Repeat all of the data word for word so that only the pictures are missing from the copy.

> _Data supplied_:
————————

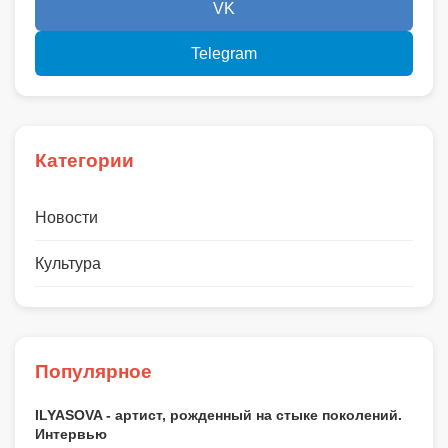
VK
Telegram
Категории
Новости
Культура
Популярное
ILYASOVA - артист, рожденный на стыке поколений.
Интервью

————————

> _Written solution_:
VK
Telegram
Категории
Новости
Культура
Популярное
ILYASOVA - артист, рожденный на стыке поколений.
Интервью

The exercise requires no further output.